(TASK REQUIREMENTS): An exact copy of all the data is the required output.

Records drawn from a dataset
Segment Open

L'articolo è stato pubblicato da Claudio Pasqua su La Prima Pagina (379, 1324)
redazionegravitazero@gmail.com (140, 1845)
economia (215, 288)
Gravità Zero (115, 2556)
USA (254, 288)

Segment Closed

(RESPONSE AREA):
L'articolo è stato pubblicato da Claudio Pasqua su La Prima Pagina (379, 1324)
redazionegravitazero@gmail.com (140, 1845)
economia (215, 288)
Gravità Zero (115, 2556)
USA (254, 288)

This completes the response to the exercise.